The bloc accounts for 32 per cent of Israel’s global trade and the new measures mark a significant change in Brussels’ approach to confronting allies
September 17, 2025 13:05
The European Commission has announced its intention to downgrade trade ties with Israel and sanction two of its ministers in what amounts to the bloc’s strongest action yet over the war in Gaza.
The proposed measures, announced Wednesday by EU foreign policy chief Kaja Kallas, include tariffs on €5.8 billion worth of Israeli imports, the suspension of €20 million in direct EU support for Israeli state-linked projects – with an exemption for civil society projects and Yad Vashem – and the imposition of sanctions on far-right ministers Itamar Ben-Gvir and Bezalel Smotrich.
Kallas said the intention of the measures was “not to punish Israel” but rather to “improve the humanitarian situation in Gaza”.
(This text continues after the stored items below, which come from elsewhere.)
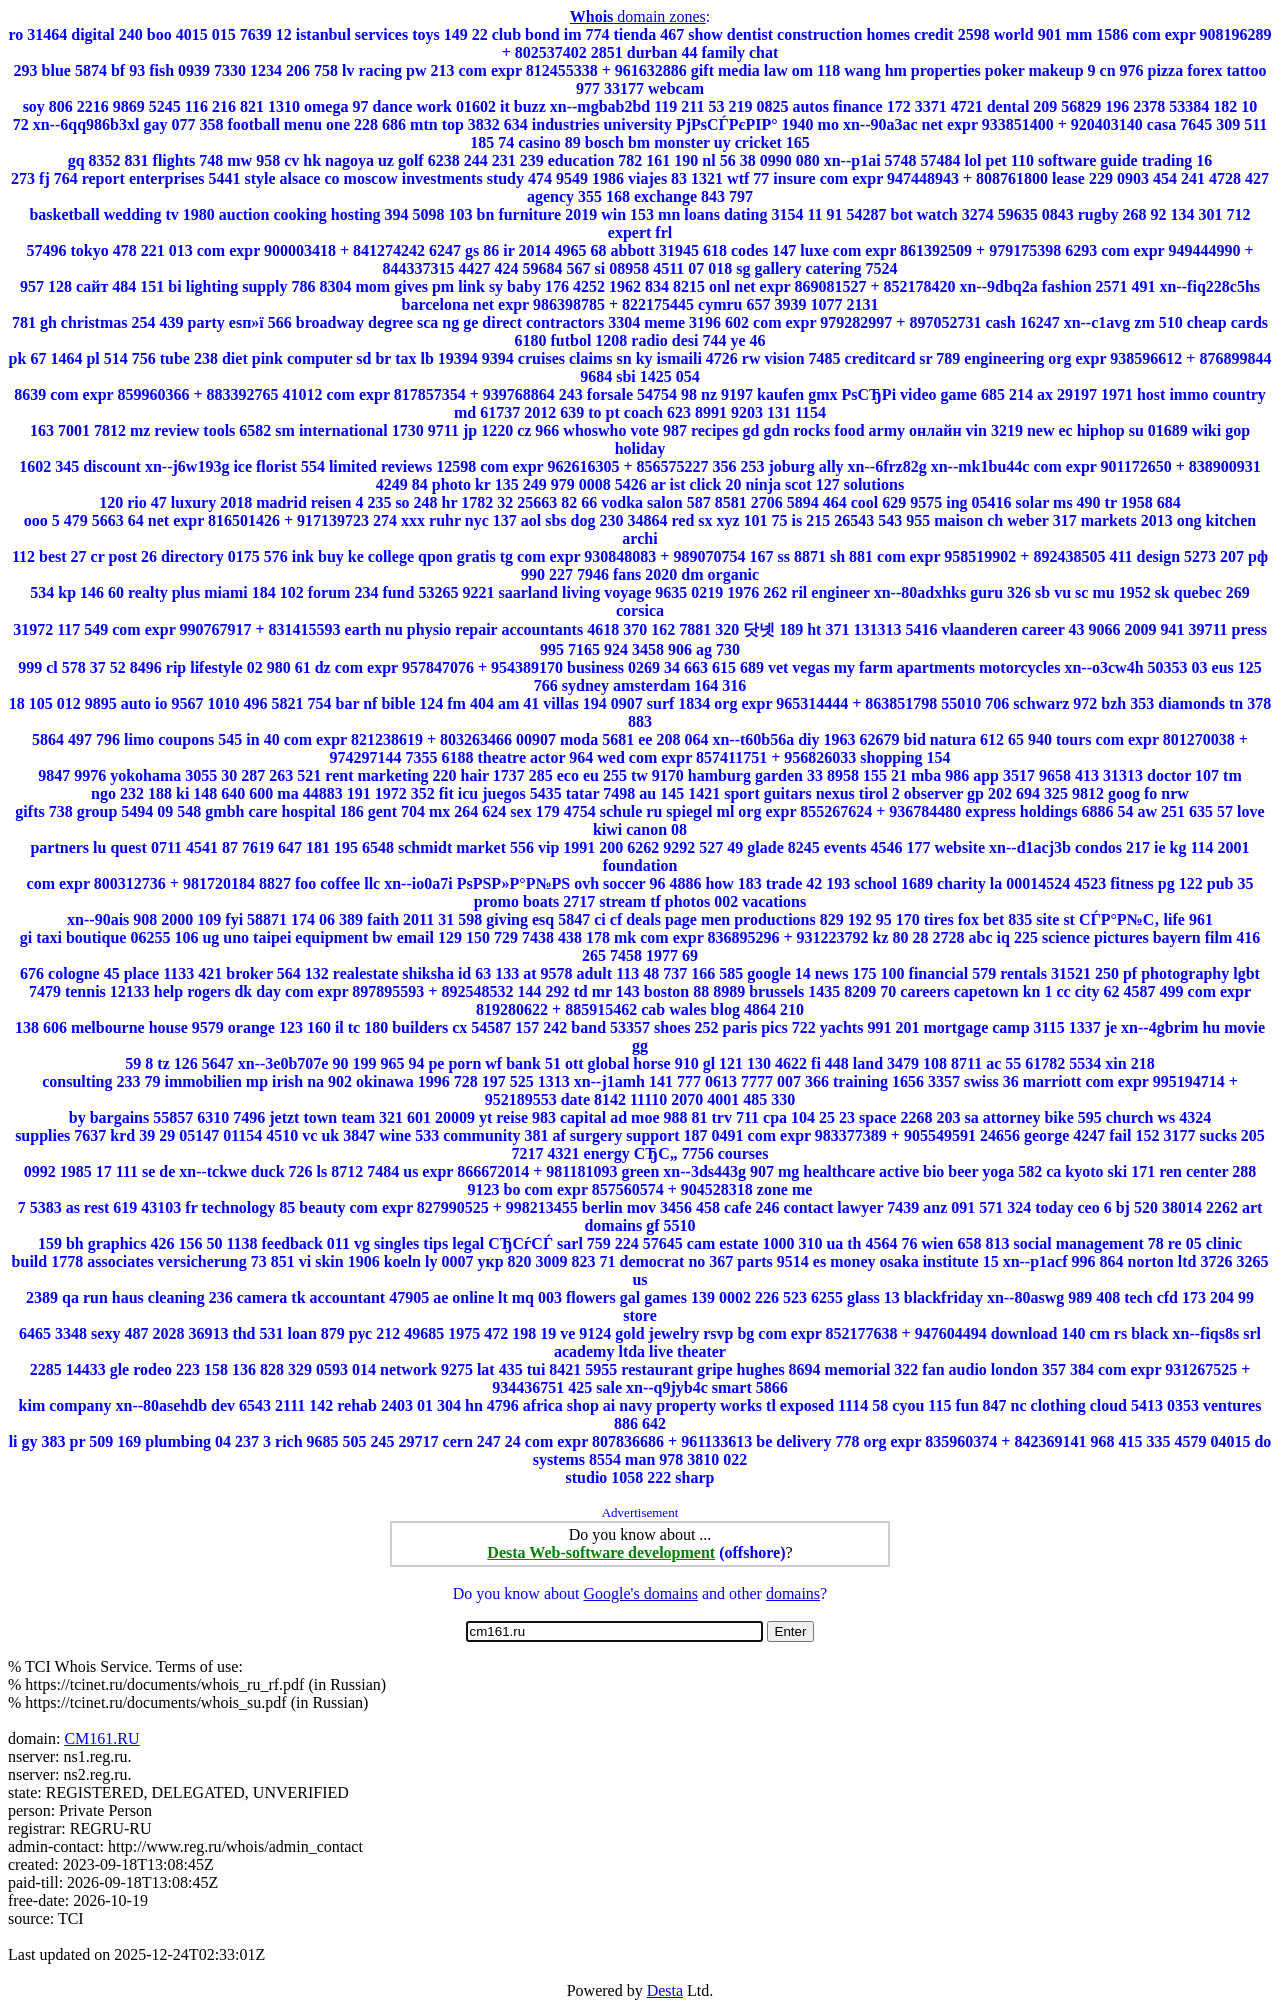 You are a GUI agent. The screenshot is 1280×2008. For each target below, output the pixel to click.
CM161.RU (101, 1738)
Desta (665, 1990)
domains (793, 1593)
However, attempt to curb trade ties with the Jewish State is understood to be unlikely to pass due to insufficient support from key EU member states.
In her State of the Union address last week, President of the European Commission Ursula von der Leyen called for a suspension of free trade between the EU and Israel over Europe’s “painful” inability to agree upon a response to the humanitarian crisis in Gaza.
She also criticised plans for the expansion of settlements in the West Bank and recent violence by extremist Israeli settlers, which she said acted as a “clear attempt to undermine the two-state solution.”
In response to the announcement on Wednesday, Israeli Foreign Minister Gideon Sa’ar accused von der Leyen of “empowering terrorists”.
With an annual exchange of goods and services worth £59 billion, the European Union is Israel’s biggest trading partner, accounting for some 32 per cent of Israeli global trade. Israel represents less than one per cent of the EU’s trade.
The current free-trade area between Israel and the European Union came out of the EU-Israel association agreement signed in 2000. If adopted, the measures would alter more than two decades of EU-Israel economic cooperation and signals a greater intent by Brussels to confront allies over humanitarian concerns.
The EU proposals come months after the UK unilaterally suspended talks on a free trade agreement with Israel and placed sanctions on Ben-Gvir and Smotrich.
However, the Foreign Office confirmed that the measures against the duo, which included travel bans, were connected to their alleged “incitement” of violence in the West Bank, not the Gaza War, and were imposed on them in their personal capacities, not in their roles as ministers.